The driving aesthetic of military style is uniformity. Whence the word uniform. From first inspection to Arlington National Cemetery, soldiers look like those around them: same hat, same boots, identical white grave marker. They are discouraged from looking unique, because that would encourage them to feel unique, to feel like an individual. The problem with individuals is that they think for themselves and of themselves, rather than for and of their unit. They’re the lone goldfish on the old Pepperidge Farm bags, swimming the other way. They’re a problem.

“You’re more of an engineer than a designer,” says LaFleur of her work. She got her start designing swimwear. It is a more logical transition than it might at first seem. A bathing suit requires expertise with high-performance active-wear fabrics and an understanding of the specialized activity they’re needed for. Ditto, say, a concealable body armor vest. LaFleur’s colleague Dalila Fernandez came to Natick from the now-defunct Priscilla of Boston, purveyors of high-end wedding dresses. Same thing here: A wedding gown entails multilayering of expensive specialty fabrics for an outfit whose useful lifespan may come and go in a single afternoon. Much like a bomb suit. Form follows function—although admittedly more so here than in most studios. Only a military clothing designer’s portfolio would include a mitten that accommodates a lone forefinger in firing position.**

In an Army gone increasingly high-tech, the modern military uniform is less an outfit than a system. It’s a holder of gizmos and gear and the ammunition and batteries that go in that gear. Back before hulking body armor and gear-festooned vests supplied the intimidating profile, the clothing itself was sometimes recruited for the task. High hats and epaulettes made officers appear taller and more broad-shouldered. And the boots. The boots. Dashing knee-high leather boots protected the pant legs, yes, but surely they also boosted morale. Uniforms created not just uniformity but brio and self-confidence. They were crisp, flattering, finished with piping and grosgrain and tassels. They were, to quote Annette LaFleur, “very couture.”

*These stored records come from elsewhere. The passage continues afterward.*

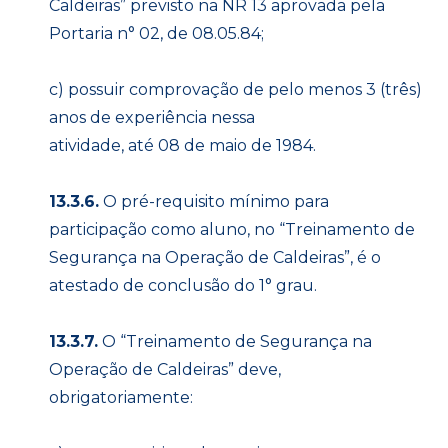
Caldeiras” previsto na NR 13 aprovada pela
Portaria n° 02, de 08.05.84;
c) possuir comprovação de pelo menos 3 (três)
anos de experiência nessa
atividade, até 08 de maio de 1984.
13.3.6.
O pré-requisito mínimo para
participação como aluno, no “Treinamento de
Segurança na Operação de Caldeiras”, é o
atestado de conclusão do 1° grau.
13.3.7.
O “Treinamento de Segurança na
Operação de Caldeiras” deve,
obrigatoriamente:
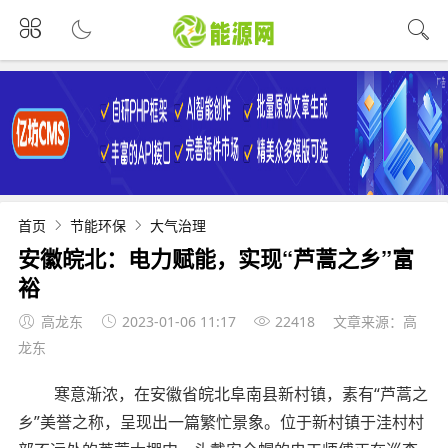
首页
节能环保
大气治理
安徽皖北：电力赋能，实现“芦蒿之乡”富
裕
高龙东
2023-01-06 11:17
22418
文章来源：高
龙东
寒意渐浓，在安徽省皖北阜南县新村镇，素有“芦蒿之
乡”美誉之称，呈现出一篇繁忙景象。位于新村镇于洼村村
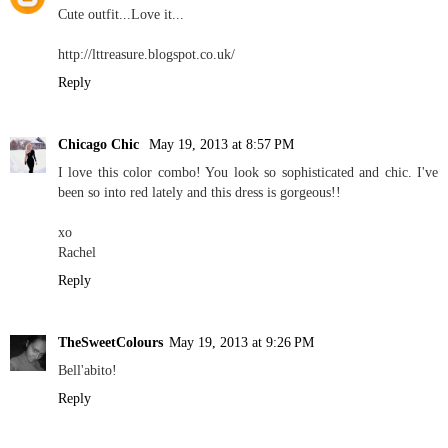
Cute outfit...Love it...
http://lttreasure.blogspot.co.uk/
Reply
Chicago Chic
May 19, 2013 at 8:57 PM
I love this color combo! You look so sophisticated and chic. I've
been so into red lately and this dress is gorgeous!!
xo
Rachel
Reply
TheSweetColours
May 19, 2013 at 9:26 PM
Bell'abito!
Reply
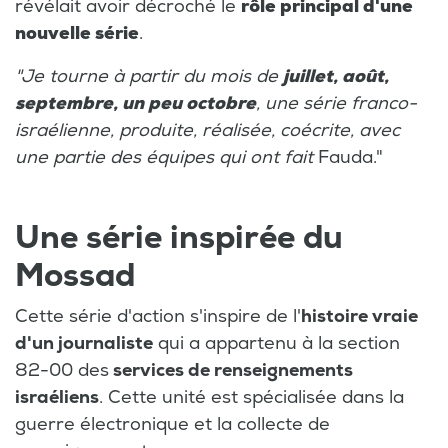
révélait avoir décroché le
rôle principal d'une
nouvelle série
.
"Je tourne à partir du mois de
juillet, août,
septembre, un peu octobre
, une série franco-
israélienne, produite, réalisée, coécrite, avec
une partie des équipes qui ont fait
Fauda."
Une série inspirée du
Mossad
Cette série d'action s'inspire de l'
histoire vraie
d'un journaliste
qui a appartenu à la section
82-00 des
services de renseignements
israéliens
. Cette unité est spécialisée dans la
guerre électronique et la collecte de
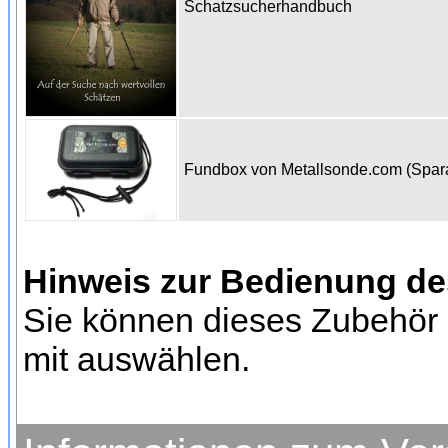
Schatzsucherhandbuch
Fundbox von Metallsonde.com (Spa
Hinweis zur Bedienung d
Sie können dieses Zubehör 
mit auswählen.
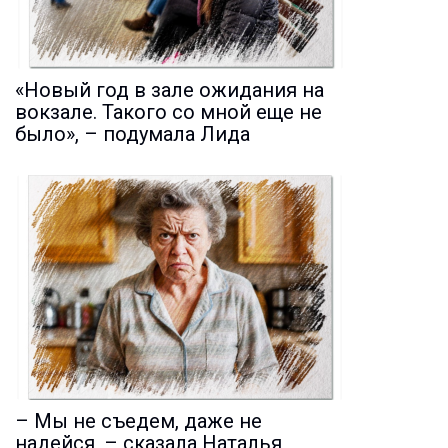
«Новый год в зале ожидания на
вокзале. Такого со мной еще не
было», – подумала Лида
– Мы не съедем, даже не
надейся, – сказала Наталья,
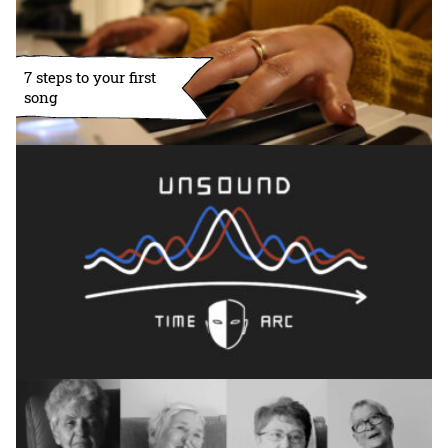
7 steps to your first
song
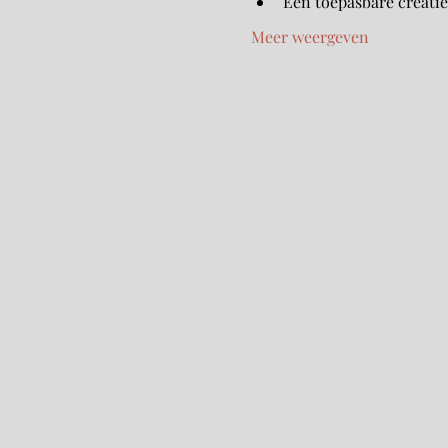
Een toepasbare creati
Meer weergeven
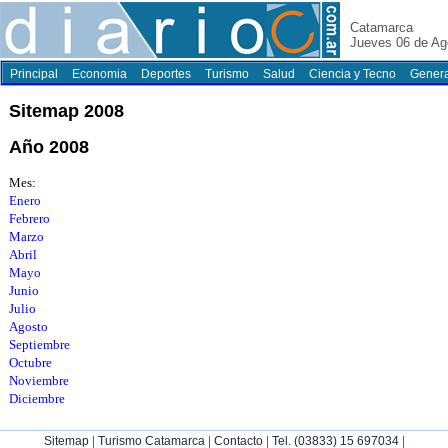
Catamarca
Jueves 06 de Ag
Principal
Economia
Deportes
Turismo
Salud
Ciencia y Tecno
Genera
Sitemap 2008
Año 2008
Mes:
Enero
Febrero
Marzo
Abril
Mayo
Junio
Julio
Agosto
Septiembre
Octubre
Noviembre
Diciembre
|
|
|
|
Sitemap
Turismo Catamarca
Contacto
Tel. (03833) 15 697034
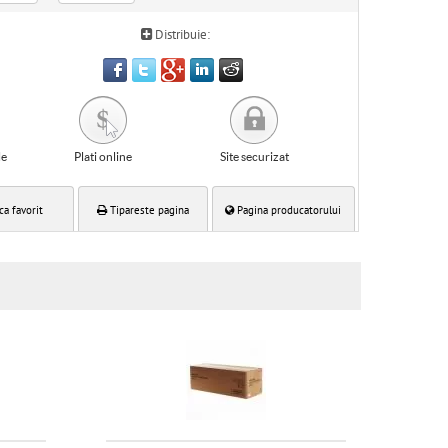
Distribuie:
le
Plati online
Site securizat
ca favorit
Tipareste pagina
Pagina producatorului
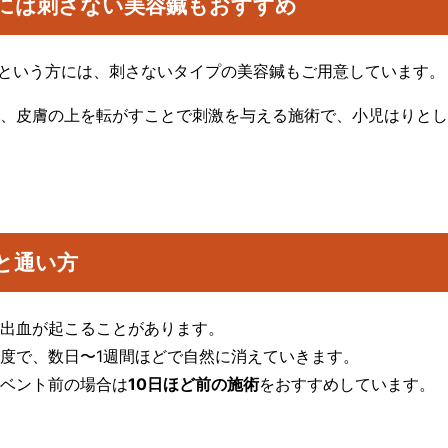
には刺さない美容鍼もおすすめ
という方には、刺さないタイプの美容鍼もご用意しています。
、皮膚の上を転がすことで刺激を与える施術で、小児はりとし
と通い方
出血が起こることがあります。
度で、数日〜1週間ほどで自然に消えていきます。
ベント前の場合は
10日ほど前の施術
をおすすめしています。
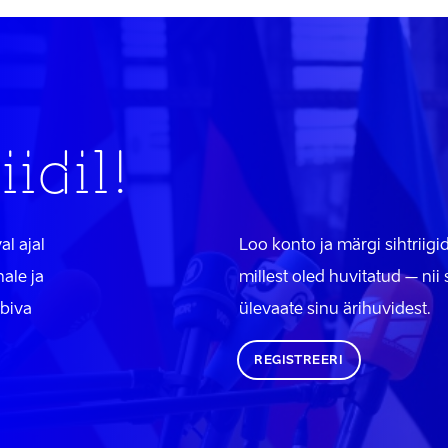
iidil!
al ajal
Loo konto ja märgi sihtriig
ale ja
millest oled huvitatud – nii
obiva
ülevaate sinu ärihuvidest.
REGISTREERI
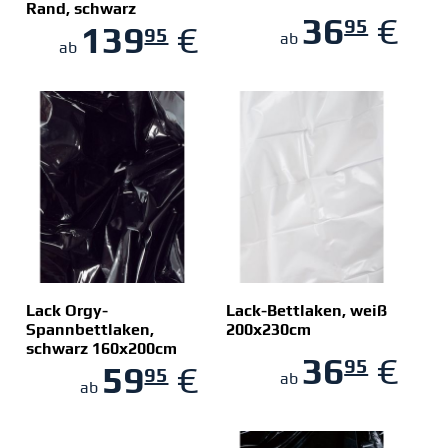
Rand, schwarz
ZUM SHOP
ZUM SHOP
36
€
95
140x200cm
139
€
95
ab
ab
Lack Orgy-
Lack-Bettlaken, weiß
Spannbettlaken,
200x230cm
schwarz 160x200cm
ZUM SHOP
ZUM SHOP
36
€
95
59
€
95
ab
ab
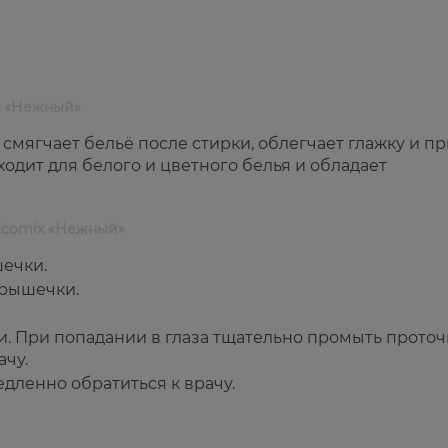
x «Нежный»
мягчает бельё после стирки, облегчает глажку и пр
одит для белого и цветного белья и обладает
Ecomix «Нежный»
шечки.
крышечки.
ми. При попадании в глаза тщательно промыть прото
ачу.
едленно обратиться к врачу.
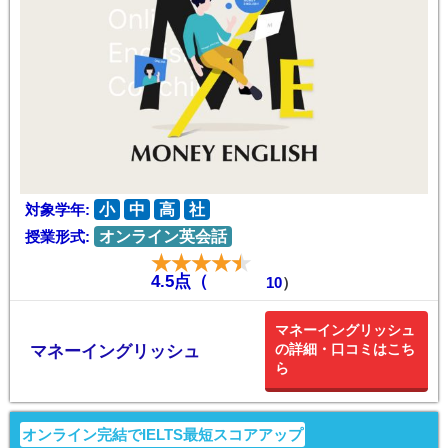
対象学年:
小
中
高
社
授業形式:
オンライン英会話
4.5点（
10
）
マネーイングリッシュ
の詳細・口コミはこち
マネーイングリッシュ
ら
オンライン完結でIELTS最短スコアアップ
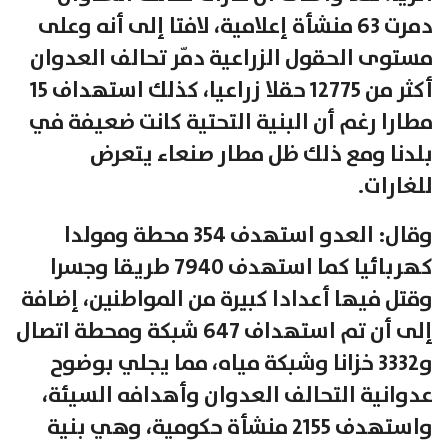
دمرت 63 منشأة إعلامية، لافتا إلى أنه وعلى
مستوى الحقول الزراعية دمّر تحالف العدوان
أكثر من 12775 حقلا زراعيا، كذلك استهداف 15
مطارا رغم أن البنية التحتية كانت ضعيفة في
بلدنا ومع ذلك ظل مطار صنعاء يتعرض
للغارات.
وقال: العدو استهدف 354 محطة ومولدا
كهربائيا كما استهدف 7940 طريقا وجسرا
وقتل فيها أعدادا كبيرة من المواطنين، إضافة
إلى أن تم استهداف 647 شبكة ومحطة اتصال
و3332 خزانا وشبكة مياه، مما يجلي بوضوح
عدوانية التحالف العدوان وأهدافه السيئة،
واستهدف 2155 منشأة حكومية، وهي بنية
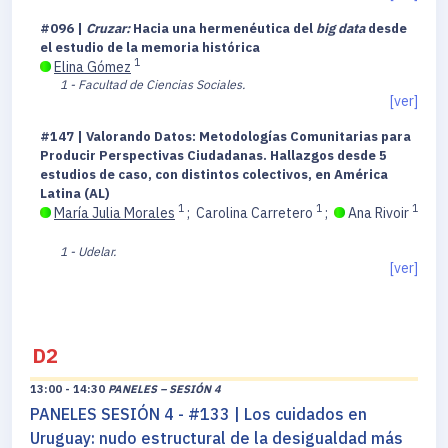
#096 |
Cruzar:
Hacia una hermenéutica del
big data
desde
el estudio de la memoria histórica
1
Elina Gómez
1 - Facultad de Ciencias Sociales.
[ver]
#147 | Valorando Datos: Metodologías Comunitarias para
Producir Perspectivas Ciudadanas. Hallazgos desde 5
estudios de caso, con distintos colectivos, en América
Latina (AL)
1
1
1
María Julia Morales
;
Carolina Carretero
;
Ana Rivoir
1 - Udelar.
[ver]
D2
13:00 - 14:30
PANELES – SESIÓN 4
PANELES SESIÓN 4 - #133 | Los cuidados en
Uruguay: nudo estructural de la desigualdad más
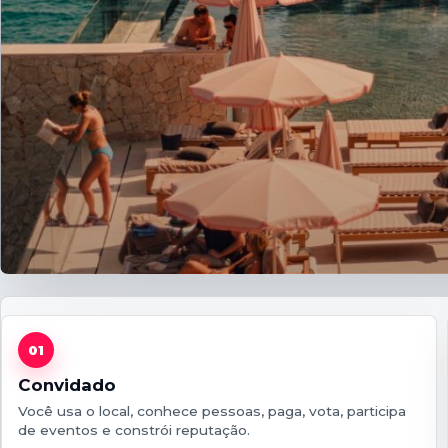
01
Convidado
Você usa o local, conhece pessoas, paga, vota, participa
de eventos e constrói reputação.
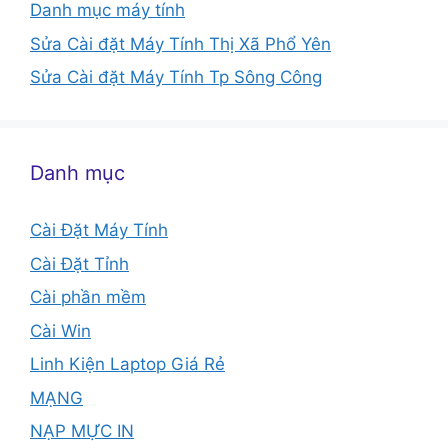
Danh mục máy tính
Sửa Cài đặt Máy Tính Thị Xã Phổ Yên
Sửa Cài đặt Máy Tính Tp Sông Công
Danh mục
Cài Đặt Máy Tính
Cài Đặt Tỉnh
Cài phần mềm
Cài Win
Linh Kiện Laptop Giá Rẻ
MẠNG
NẠP MỰC IN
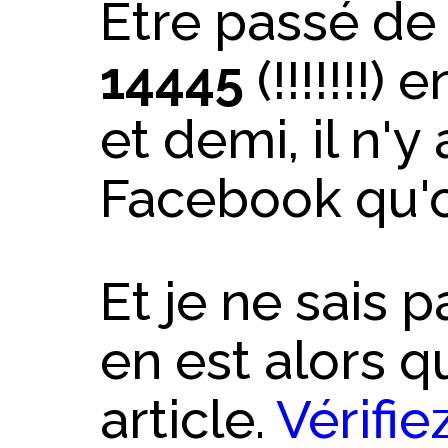
Être passé de
14445
(!!!!!!!)
et demi, il n'y
Facebook qu'on
Et je ne sais 
en est alors q
article.
Vérifie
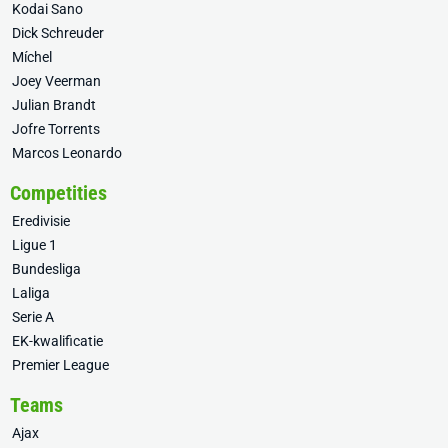
Kodai Sano
Dick Schreuder
Míchel
Joey Veerman
Julian Brandt
Jofre Torrents
Marcos Leonardo
Competities
Eredivisie
Ligue 1
Bundesliga
Laliga
Serie A
EK-kwalificatie
Premier League
Teams
Ajax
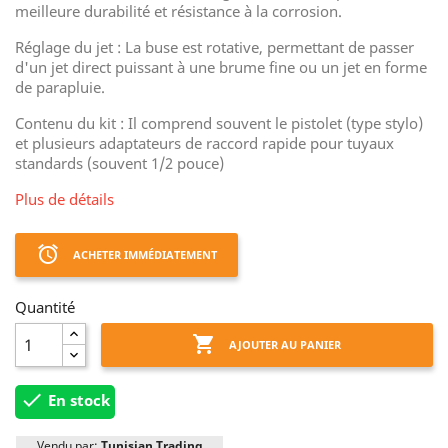
meilleure durabilité et résistance à la corrosion.
Réglage du jet : La buse est rotative, permettant de passer
d'un jet direct puissant à une brume fine ou un jet en forme
de parapluie.
Contenu du kit : Il comprend souvent le pistolet (type stylo)
et plusieurs adaptateurs de raccord rapide pour tuyaux
standards (souvent 1/2 pouce)
Plus de détails
access_alarm
ACHETER IMMÉDIATEMENT
Quantité

AJOUTER AU PANIER

En stock
Vendu par:
Tunisian Trading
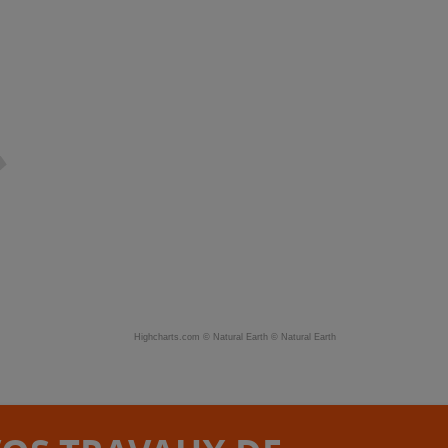
Highcharts.com ©
Natural Earth
©
Natural Earth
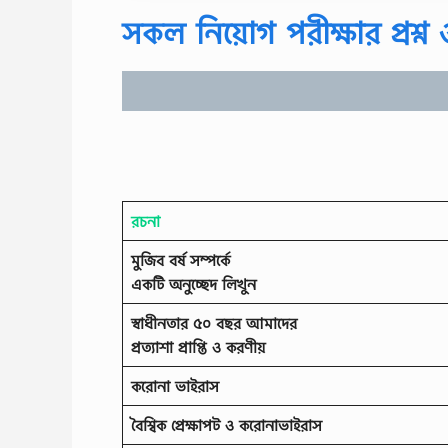
সকল নিয়োগ পরীক্ষার প্রশ্ন
রচনা
মুজিব বর্ষ সম্পর্কে
একটি অনুচ্ছেদ লিখুন
স্বাধীনতার ৫০ বছর আমাদের
প্রত্যাশা প্রাপ্তি ও করণীয়
করোনা ভাইরাস
বৈশ্বিক প্রেক্ষাপট ও করোনাভাইরাস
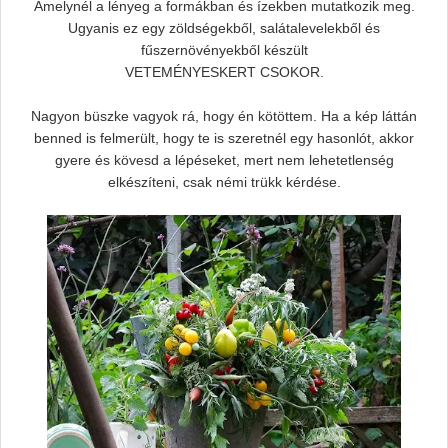
Amelynél a lényeg a formákban és ízekben mutatkozik meg.
Ugyanis ez egy zöldségekből, salátalevelekből és
fűszernövényekből készült
VETEMÉNYESKERT CSOKOR.
Nagyon büszke vagyok rá, hogy én kötöttem. Ha a kép láttán
benned is felmerült, hogy te is szeretnél egy hasonlót, akkor
gyere és kövesd a lépéseket, mert nem lehetetlenség
elkészíteni, csak némi trükk kérdése.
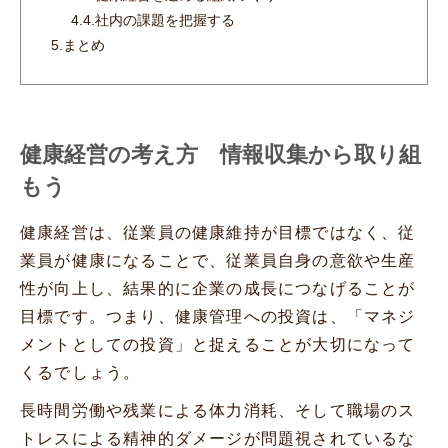
4.4.
社内の課題を把握する
5.
まとめ
健康経営の考え方 情報収集から取り組
もう
健康経営は、従業員の健康維持が目標ではなく、従
業員が健康になることで、従業員自身の意欲や生産
性が向上し、結果的に企業の成長につなげることが
目標です。つまり、健康管理への投資は、「マネジ
メントとしての投資」と捉えることが大切になって
くるでしょう。
長時間労働や残業による体力消耗、そして職場のス
トレスによる精神的ダメージが問題視されているな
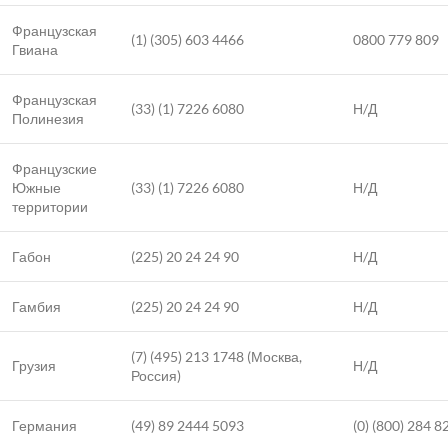
Французская
(1) (305) 603 4466
0800 779 809
Гвиана
Французская
(33) (1) 7226 6080
Н/Д
Полинезия
Французские
Южные
(33) (1) 7226 6080
Н/Д
территории
Габон
(225) 20 24 24 90
Н/Д
Гамбия
(225) 20 24 24 90
Н/Д
(7) (495) 213 1748 (Москва,
Грузия
Н/Д
Россия)
Германия
(49) 89 2444 5093
(0) (800) 284 8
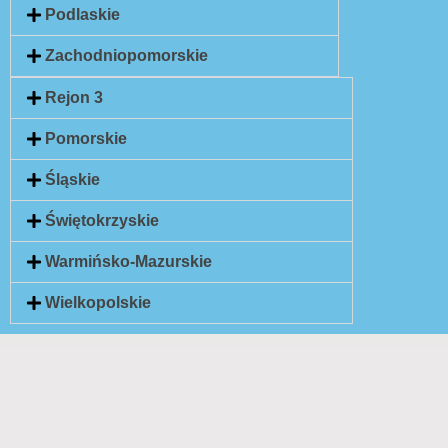
Podlaskie
Zachodniopomorskie
Rejon 3
Pomorskie
Śląskie
Świętokrzyskie
Warmińsko-Mazurskie
Wielkopolskie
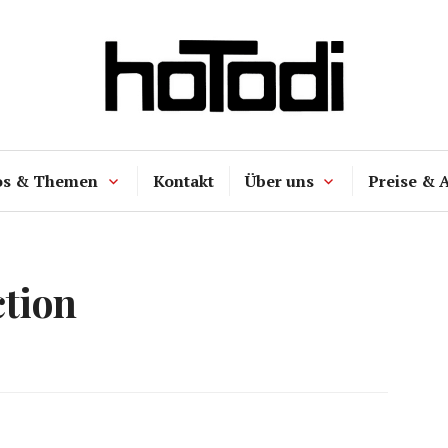
hoTodi
os & Themen
Kontakt
Über uns
Preise & 
ction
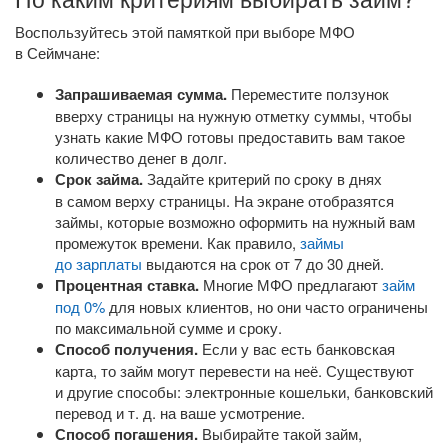
Воспользуйтесь этой памяткой при выборе МФО
в Сеймчане:
Запрашиваемая сумма.
Переместите ползунок
вверху страницы на нужную отметку суммы, чтобы
узнать какие МФО готовы предоставить вам такое
количество денег в долг.
Срок займа.
Задайте критерий по сроку в днях
в самом верху страницы. На экране отобразятся
займы, которые возможно оформить на нужный вам
промежуток времени. Как правило,
займы
до зарплаты
выдаются на срок от 7 до 30 дней.
Процентная ставка.
Многие МФО предлагают
займ
под 0%
для новых клиентов, но они часто ограничены
по максимальной сумме и сроку.
Способ получения.
Если у вас есть банковская
карта, то займ могут перевести на неё. Существуют
и другие способы: электронные кошельки, банковский
перевод
и т. д.
на ваше усмотрение.
Способ погашения.
Выбирайте такой займ,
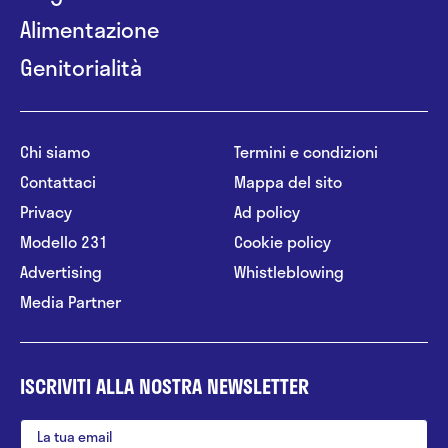
Alimentazione
Genitorialità
Chi siamo
Termini e condizioni
Contattaci
Mappa del sito
Privacy
Ad policy
Modello 231
Cookie policy
Advertising
Whistleblowing
Media Partner
ISCRIVITI ALLA NOSTRA NEWSLETTER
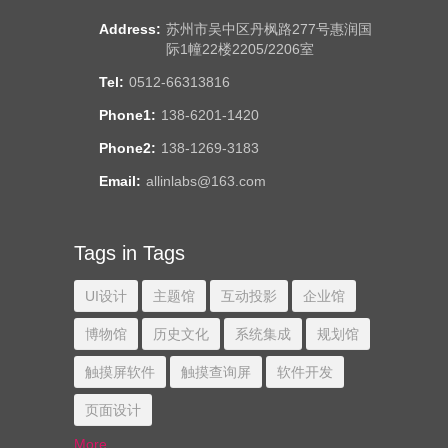
Address:
苏州市吴中区丹枫路277号惠润国
际1幢22楼2205/2206室
Tel:
0512-66313816
Phone1:
138-6201-1420
Phone2:
138-1269-3183
Email:
allinlabs@163.com
Tags in Tags
UI设计
主题馆
互动投影
企业馆
博物馆
历史文化
系统集成
规划馆
触摸屏软件
触摸查询屏
软件开发
页面设计
More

The current combat uniform, with its sensible emphasis on hot-weather comfort, is worn loose and untucked. It doesn’t say “ready to kill” so much as it says “ready for bed.” Still, clothing remains an important Army morale issue. The ACU used to be unisex, but women complained. The shoulders and waist were too wide for many women, or the hips too narrow. The knee patches tended to hit at the shins. Women hated it. They hated it enough that the Army commissioned a female uniform.